36-year-old me: “You freakin’ dumbass.”
With all the accuracy of a full moon on the lunar calendar, the HOWLING series reared its head just a year later with a fourth entry. Despite the artistic damage done by HOWLING III, the film proved to a home video success and ensured at least one more sequel. The producers were howling all the way to the bank. Things definitely changed for the furry films though as, outside of panning reviews, Fangoria didn’t cover the films at all and theatrical prospects in the US disappeared. Yup, HOWLING IV was the first to go direct-to-video and the series has remained there ever since.
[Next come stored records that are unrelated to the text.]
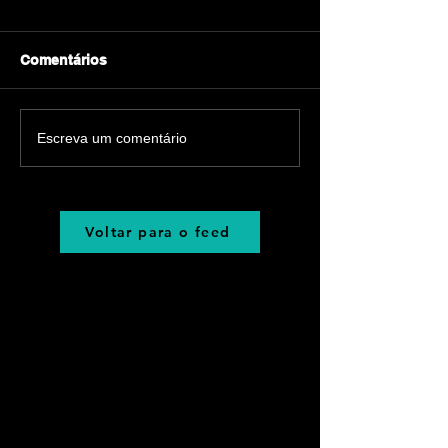
Comentários
Escreva um comentário
Voltar para o feed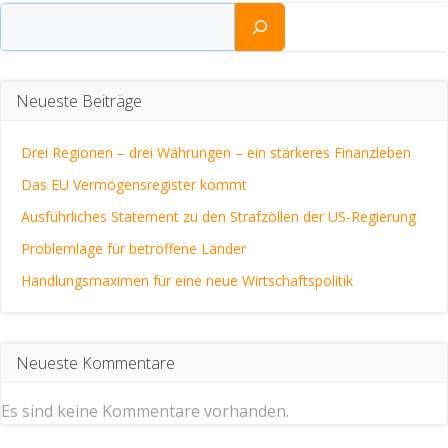
Suchen
Neueste Beiträge
Drei Regionen – drei Währungen – ein stärkeres Finanzleben
Das EU Vermögensregister kommt
Ausführliches Statement zu den Strafzöllen der US-Regierung
Problemlage für betroffene Länder
Handlungsmaximen für eine neue Wirtschaftspolitik
Neueste Kommentare
Es sind keine Kommentare vorhanden.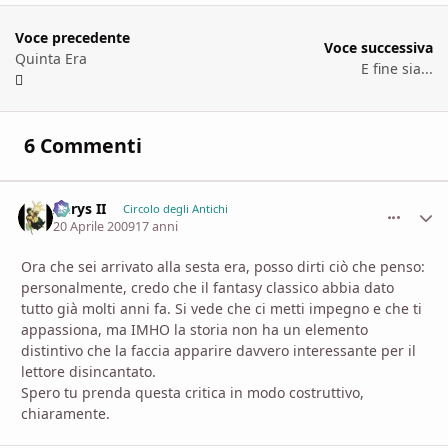
Voce precedente
Voce successiva
Quinta Era
E fine sia...
6 Commenti
Aerys II
comment_
Stati
Circolo degli Antichi
20 Aprile 2009
17 anni
Ora che sei arrivato alla sesta era, posso dirti ciò che penso:
personalmente, credo che il fantasy classico abbia dato
tutto già molti anni fa. Si vede che ci metti impegno e che ti
appassiona, ma IMHO la storia non ha un elemento
distintivo che la faccia apparire davvero interessante per il
lettore disincantato.
Spero tu prenda questa critica in modo costruttivo,
chiaramente.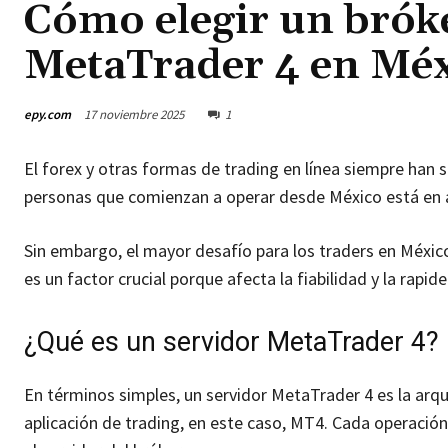
Cómo elegir un bróke
MetaTrader 4 en Méx
epy.com
17 noviembre 2025
1
El forex y otras formas de trading en línea siempre han
personas que comienzan a operar desde México está en
Sin embargo, el mayor desafío para los traders en Méxic
es un factor crucial porque afecta la fiabilidad y la rapi
¿Qué es un servidor MetaTrader 4?
En términos simples, un servidor MetaTrader 4 es la arq
aplicación de trading, en este caso, MT4. Cada operació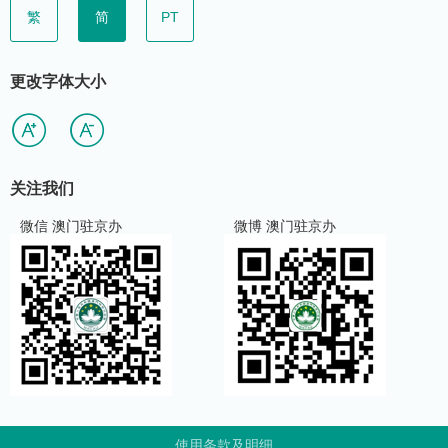
繁
简
PT
更改字体大小
关注我们
微信 澳门驻京办
微博 澳门驻京办
使用条款及明细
To be fair, HOWLING IV was a bit of a troubled production. Filming started with co-screenwriter Clive Turner in the director’s chair. Filming was halted for a while before Harry Allan Towers swooped in to resurrect the production. You know you’ve got problems when Towers is saving your ass. Anyway, John Hough came in on extremely short notice and resumed filming in South Africa, which the production does a great job of disguising as rural California. Still, that can’t make up for the film’s complete lack of action for nearly 90% of its running time. The script is also a mess with bits like Richard, responding to Marie mentioning the howling, saying, “You’re probably just hearing the animal in me.” Ooof. There is also a ridiculous late act revelation where a character figures out the nun’s warning of “we’re all in fear” really means “werewolves in here.” Ooof again. A complete lack of blood during the werewolf attacks also hurts. On the bright side, you could probably start a drinking game where everyone chugs any time a character says the word howling. I’m glad I don’t drink.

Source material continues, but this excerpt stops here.